Она была под впечатлением от увиденного, его силы и здоровья. Графа оставляли ужинать, стелили ему. Ах, этот опасный комфорт, который устраивают нерешительному мужчине родители девицы на выданье. Сама природа, казалось, склоняла претендента к сентиментальным размышлениям: хороши были ночи, в пруду отражалась луна, трава на лугу как будто была припудрена серебром, земля, напоенная солнечным теплом, отдавала с приходом темноты свои чудные запахи. Сидя в беседке, Лев Николаевич говорил с девушками обо всем и ни о чем, забывал о заботах и пытался понравиться. Вот уже несколько дней у него был соперник – преподаватель истории из Московского университета, который не спускал глаз с Сони, вздыхал и отворачивался. Но еще опаснее казался Поливанов, он должен был вот-вот вернуться. Раз двадцать признание в любви готово было сорваться с губ, но каждый раз он останавливался. Когда чувство мучило его слишком сильно, выходил на балкон и говорил: «Что за безумные ночи!»
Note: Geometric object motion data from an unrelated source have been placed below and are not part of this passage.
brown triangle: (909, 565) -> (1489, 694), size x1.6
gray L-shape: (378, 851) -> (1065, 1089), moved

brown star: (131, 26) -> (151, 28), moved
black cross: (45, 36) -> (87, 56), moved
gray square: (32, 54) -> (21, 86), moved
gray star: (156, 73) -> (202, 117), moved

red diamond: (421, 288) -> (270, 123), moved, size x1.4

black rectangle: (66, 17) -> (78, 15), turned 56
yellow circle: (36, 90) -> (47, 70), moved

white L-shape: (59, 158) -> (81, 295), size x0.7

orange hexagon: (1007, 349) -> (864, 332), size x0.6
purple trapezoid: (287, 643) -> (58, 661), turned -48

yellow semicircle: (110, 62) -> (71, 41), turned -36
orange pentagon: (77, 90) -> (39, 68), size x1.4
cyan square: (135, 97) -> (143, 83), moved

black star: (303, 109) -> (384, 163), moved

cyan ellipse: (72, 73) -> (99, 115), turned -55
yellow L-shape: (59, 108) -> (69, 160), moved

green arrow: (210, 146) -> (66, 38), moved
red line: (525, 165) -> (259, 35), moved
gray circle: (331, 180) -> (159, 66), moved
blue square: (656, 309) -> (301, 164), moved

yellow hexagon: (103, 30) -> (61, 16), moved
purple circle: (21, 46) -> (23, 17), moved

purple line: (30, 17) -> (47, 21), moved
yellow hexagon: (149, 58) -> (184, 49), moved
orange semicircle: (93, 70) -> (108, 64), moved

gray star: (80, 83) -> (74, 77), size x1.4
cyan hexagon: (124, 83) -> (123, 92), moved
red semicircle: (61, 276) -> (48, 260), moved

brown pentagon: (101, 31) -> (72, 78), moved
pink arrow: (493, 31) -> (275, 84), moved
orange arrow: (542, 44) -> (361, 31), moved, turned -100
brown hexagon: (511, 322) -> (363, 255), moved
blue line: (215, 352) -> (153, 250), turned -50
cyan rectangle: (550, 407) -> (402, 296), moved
Снедаемый беспокойством, вновь начал вести дневник. «Не ел два дня, мучился зубами, ночевал у Берсов. Ребенок! Похоже! А путаница большая, – записывает он 23 августа. – О, коли бы выбраться на ясное и честное кресло!.. Я боюсь себя, что ежели и это – желанье любви, а не любовь. Я стараюсь глядеть только на ее слабые стороны, и все-таки оно. Ребенок! Похоже».
Через три дня спросил этого ребенка, ведет ли она дневник. Соня отвечала уклончиво, но призналась, что сочинила повесть, и дала ему ее прочитать. Почему решилась на это? Ведь некоторые малосимпатичные черты, которыми она наделила Дублицкого, могли оскорбить Льва Николаевича, вызвать его гнев. Но спор, ссора, казалось ей, все-таки лучше, чем то состояние неопределенности, в котором находились ее сердечные дела. И тот, и другая были слишком застенчивы, чтобы говорить обо всем откровенно, он доверился ей, выводя мелом начальные буквы слов на карточном столике, так почему же ей не открыться ему, пользуясь вымышленными персонажами. Сгорая от стыда, отдала ему тетрадь.
Толстой взял ее в город, где прочитал, не отрываясь, как в зеркале видя свое лицо, о некрасивости и потертости которого забыл. Первой его реакцией было оскорбленное тщеславие. Поразмыслив же, понял, что, хотя героиня находила Дублицкого старым, некрасивым, непостоянным, была искренне увлечена им. Но это открытие утешило его лишь отчасти. «Дала прочесть повесть, – заносит он в дневник 26 августа. – Что за энергия правды и простоты. Ее мучает неясность. Все я читал без замиранья, без признака ревности или зависти, но „необычайно непривлекательной наружности“ и „переменчивость суждений“ задело славно…» Задело настолько, что 28 августа, в день своего рождения, поверяет дневнику: «Мне 34 года. Встал с привычкой грусти… Скверная рожа, не думай о браке, твое призванье другое, и дано зато много».